During the first 30–40 minutes of anaesthesia, a patient's temperature can fall to below 35.0°C. Reasons for this include:
- loss of the behavioural response to cold
- impairment of thermoregulatory heat‐preserving mechanisms (due to general or regional anaesthesia)
- anaesthesia‐induced peripheral vasodilation (with associated heat loss)
- the patient becoming cold while waiting for surgery in the pre‐operative area (NICE [143]).

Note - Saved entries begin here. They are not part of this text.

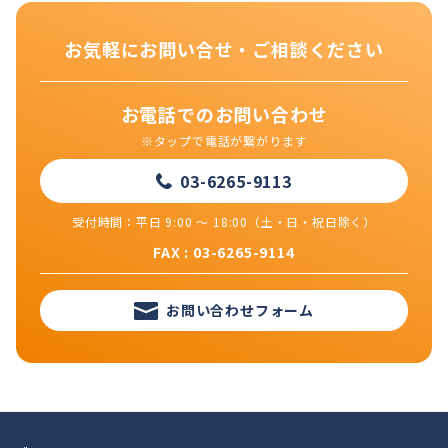
お気軽にお問い合せ・ご相談ください
お電話でのお問い合わせ
※タップで電話が繋がります
03-6265-9113
受付時間：平日 9:00 ～ 18:00（土・日・祝日除く）
FAX : 03-6265-9114
お問い合わせフォーム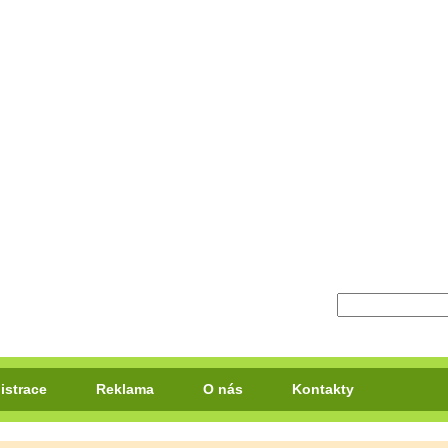
istrace
Reklama
O nás
Kontakty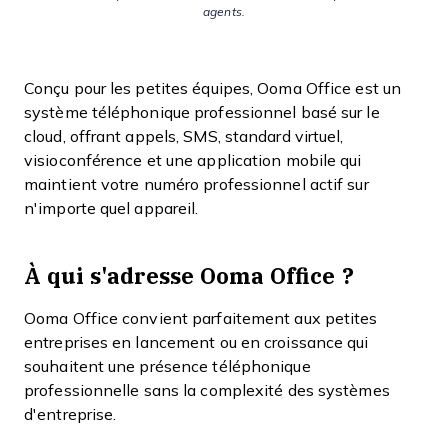
agents.
Conçu pour les petites équipes, Ooma Office est un
système téléphonique professionnel basé sur le
cloud, offrant appels, SMS, standard virtuel,
visioconférence et une application mobile qui
maintient votre numéro professionnel actif sur
n'importe quel appareil.
À qui s'adresse Ooma Office ?
Ooma Office convient parfaitement aux petites
entreprises en lancement ou en croissance qui
souhaitent une présence téléphonique
professionnelle sans la complexité des systèmes
d'entreprise.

On admission to the PACU, the patient's temperature must be measured and documented. If it is below 36.0°C, active warming should be commenced until the patient is warm. They should not be discharged until their temperature is 36.0°C or above (NICE [143]). Hypothermia produces symptoms that mimic those of other post‐operative complications, which may result in inappropriate treatment. Hypothermia interferes with the effective reversal of muscle relaxants, so patients who are shivering, restless or confused, or who have respiratory depression, should be monitored. Shivering puts an increased demand on cardiopulmonary systems as oxygen consumption is increased (Feldmann [61], Frank et al. [65]). Cardiac complications such as arrhythmias or myocardial infarction are some of the principal causes of post‐operative morbidity (Warttig et al. [220]).
Other complications
When emerging from the final stage of anaesthesia, some patients can behave in an emotional and disinhibited fashion, at variance with their normal behaviour (Eckenhoff et al. [55], Radtke et al. [169]). Therefore, it is important to establish a rapport with each individual to gain the patient's confidence and co‐operation and to aid assessment. These displays are always transient and fortunately patients seldom have any recollection of them. All actions must be accompanied by commentary and explanation regardless of the patient's apparent responsiveness, as the sense of hearing returns before the patient's ability to respond (Levinson [100], Starritt [197]).